Show that $(1+x)^n$ = .... Hence deduce that .... = $2^n$

Question

Full question:

Show that $(1+x)^n = \binom{n}{0}+\binom{n}{1}x+\binom{n}{2}x^2+....+\binom{n}{n-1}x^{n-1}+\binom{n}{n}x^n$.

Hence deduce that $\binom{n}{0}+\binom{n}{1}+\binom{n}{2}+....+\binom{n}{n-1}+\binom{n}{n}=2^n$.

The preceding subquestions asked me to write down the first 5 rows of Pascal's triangle, to find the sum of the numbers in rows 1, 2, 3, 4 and 5, and to copy and complete: "The sum of the numbers in row n of Pascal's triangle is......"

I wrote down the first 5 rows of Pascal's triangle, in the same form as the triangle. Obviously the very first row is the zeroth row, so that had to be taken into account.

The sum of the numbers in said rows was $2$ (row 1), $4$ (row 2), $8$ (row 3), $16$ (row 4) and $32$ (row 5), leading me to state that the sum of the numbers in row n of Pascal's triangle is equal to $2^n$.

What I think may be useful here is the formula

$(a+b)^n = a^n + \binom{n}{1}a^{n-1}b +....+\binom{n}{r}a^{n-r}b^r+....+b^n$ where $\binom{n}{r}$ is the binomial coefficient of $a^{n-r}b^r$ and $r = 0, 1, 2, 3,....,n.$

I can kind of see how this relates, but not quite.

Answer 1

Show that $(1+x)^n = \binom{n}{0}+\binom{n}{1}x+\binom{n}{2}x^2+....+\binom{n}{n-1}x^{n-1}+\binom{n}{n}x^n$.

This can be done with induction, I will show the inductive step only

$(1+x)^{n+1} = (1+x)(1+x)^n = (1+x)(\binom{n}{0}+\binom{n}{1}x+\binom{n}{2}x^2+....+\binom{n}{n-1}x^{n-1}+\binom{n}{n}x^n)$

$=\binom{n}{0} + \binom{n}{n}x^{n+1} + \sum_{k=1}^n x^k(\binom{n}{k} + \binom{n}{k-1}) $

$\binom{n}{k} + \binom{n}{k-1} = \frac{n!}{k!(n-k)!} + \frac{n!}{(k-1)! (n-k+1)!} = n!(\frac{n-k+1}{k!(n-k+1)!} + \frac{k}{k!(n-k+1)!})$

$=n! \frac{n+1}{k!(n-k+1)!} = \binom{n+1}{k}$ which is the coefficient of $x^k$ in the $\sum$ above.

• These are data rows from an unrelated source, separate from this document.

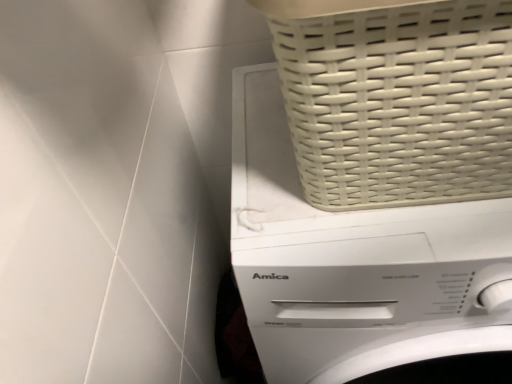 Question: Does white woven basket at upper right have a larger size compared to white plastic washing machine at upper right?

Choices:
 (A) no
 (B) yes

Answer: (A)

Question: Is white woven basket at upper right positioned beyond the bounds of white plastic washing machine at upper right?

Choices:
 (A) yes
 (B) no

Answer: (A)

Question: Is white plastic washing machine at upper right surrounded by white woven basket at upper right?

Choices:
 (A) yes
 (B) no

Answer: (B)

Question: From a real-world perspective, is white woven basket at upper right located higher than white plastic washing machine at upper right?

Choices:
 (A) no
 (B) yes

Answer: (B)

Question: Is white woven basket at upper right in contact with white plastic washing machine at upper right?

Choices:
 (A) yes
 (B) no

Answer: (B)

Question: Could you tell me if white woven basket at upper right is facing white plastic washing machine at upper right?

Choices:
 (A) yes
 (B) no

Answer: (B)

Question: From a real-world perspective, is white plastic washing machine at upper right over white woven basket at upper right?

Choices:
 (A) no
 (B) yes

Answer: (A)

Question: Would you say white plastic washing machine at upper right is outside white woven basket at upper right?

Choices:
 (A) no
 (B) yes

Answer: (B)

Question: Is white plastic washing machine at upper right smaller than white woven basket at upper right?

Choices:
 (A) no
 (B) yes

Answer: (A)

Question: From the image's perspective, is white plastic washing machine at upper right under white woven basket at upper right?

Choices:
 (A) yes
 (B) no

Answer: (A)

Question: Is white plastic washing machine at upper right taller than white woven basket at upper right?

Choices:
 (A) no
 (B) yes

Answer: (B)

Question: Is white plastic washing machine at upper right bigger than white woven basket at upper right?

Choices:
 (A) yes
 (B) no

Answer: (A)

Question: Considering the positions of white plastic washing machine at upper right and white woven basket at upper right in the image, is white plastic washing machine at upper right wider or thinner than white woven basket at upper right?

Choices:
 (A) wide
 (B) thin

Answer: (A) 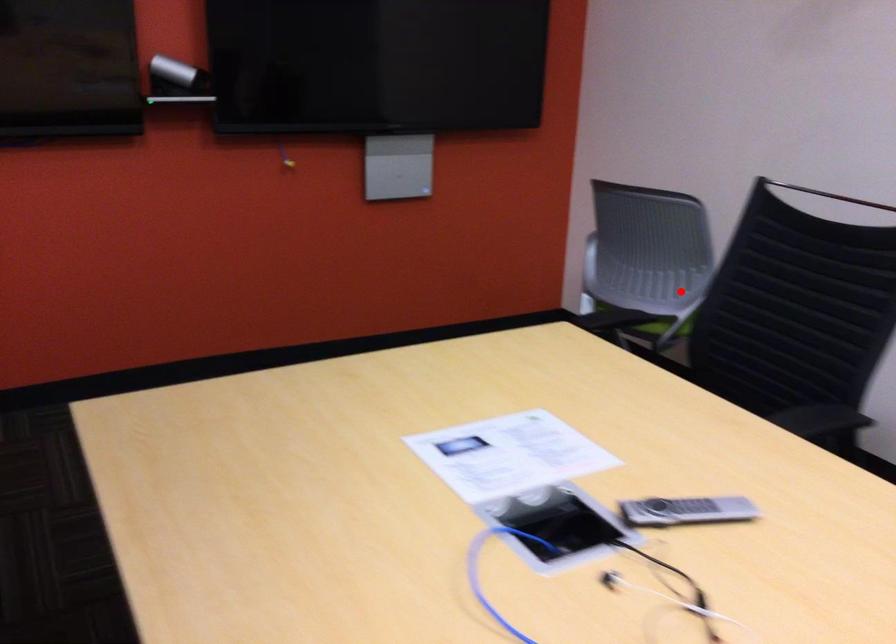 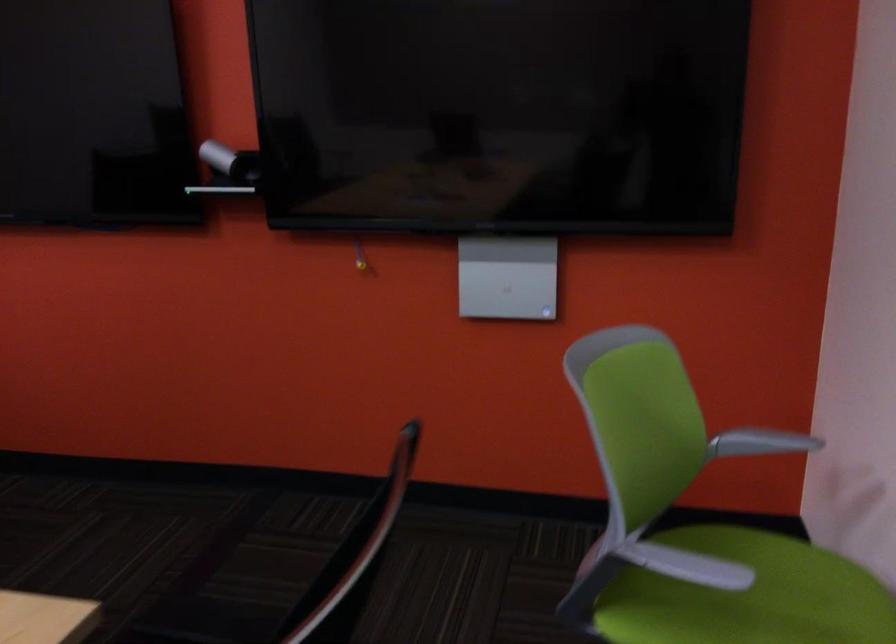 In the second image, find the point that corresponds to the highlighted location in the first image.

(747, 596) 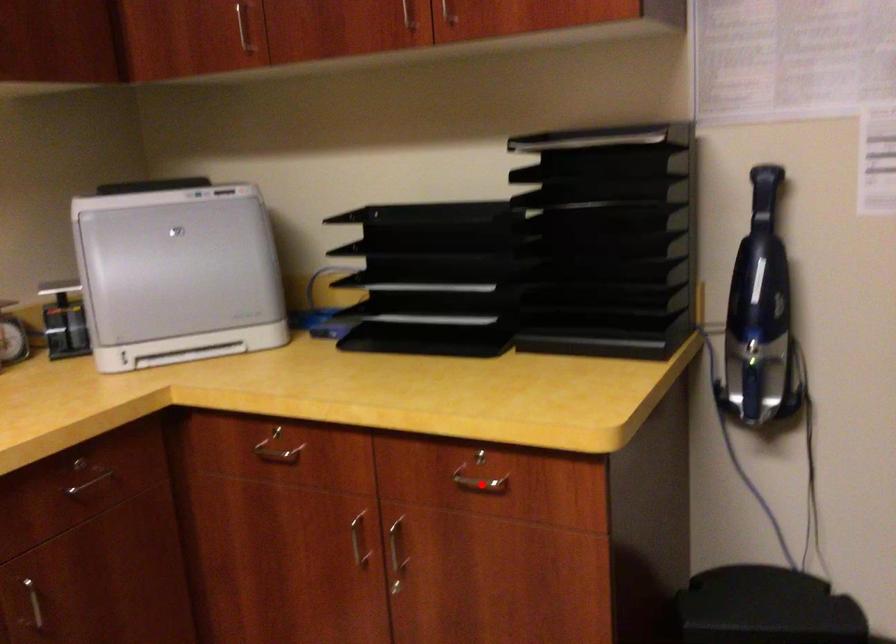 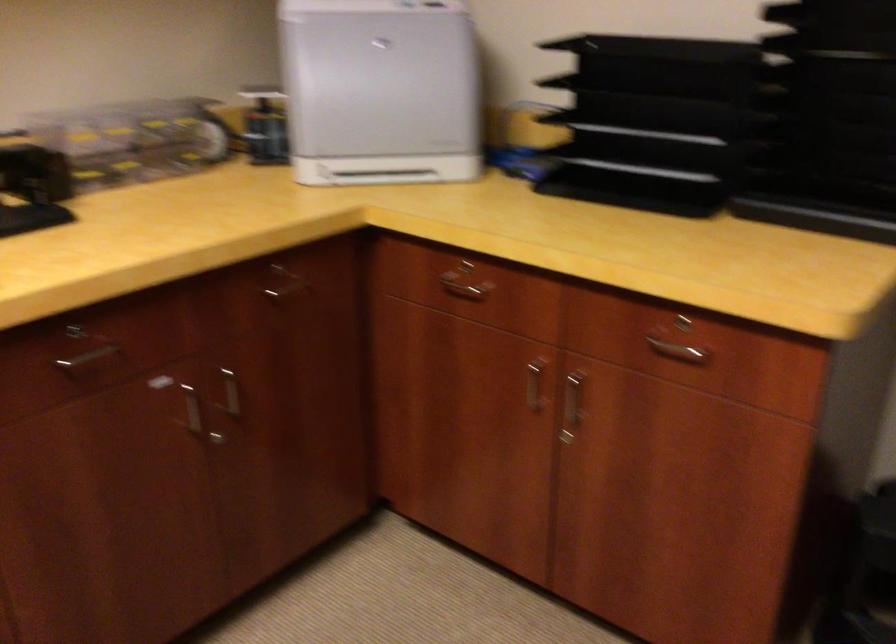 Find the pixel in the second image that matches the highlighted location in the first image.

(677, 351)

i.e. $(1+x)^{n+1} = 1 + x^{n+1} + \sum_{k=1}^{n}x^k \binom{n+1}{k}$

Setting $x=1$ in $(1+x)^n = 2^n = \binom{n}{0}+\binom{n}{1}+\binom{n}{2}+....+\binom{n}{n-1}+\binom{n}{n}$

Answer 2

Take $a=x $ and $b=1 $ to get your formula. To get the second formula choose also $ x = 1$ It's pretty clear though that you can't use the binomial expansion formula to "prove" yours as they are basically the same.

For the hint, do you know that the coefficients in the pascal triangle are the $\binom {n}{k}$?

Answer 3

Here is a proof of the hint using induction. You've already checked the first six cases, so I'll go straight to the induction step.

Let $a_0, \ldots, a_k$ be the elements of row $k$, and assume $a_0+\cdots +a_k = 2^k$. Now, what are the elements of row $k+1$ expressed in the $a_i$? Well, the first one is just $a_0$ (that's the $1$ on the edge). After that it goes $a_0+a_1, a_1+a_2$, and so on, until the last one which is just $a_k$ (the $1$ on the other edge).

We want the sum of all these terms. Writing it down, we get $$ a_0 + (a_0 + a_1) + (a_1 + a_2) + \cdots + (a_{k-1} + a_k) + a_k\\ = 2a_0 + 2a_1 + \cdots + 2a_{k-1} + 2a_k \\ = 2(a_0 + a_1 + \cdots + a_k) = 2\cdot 2^k = 2^{k+1} $$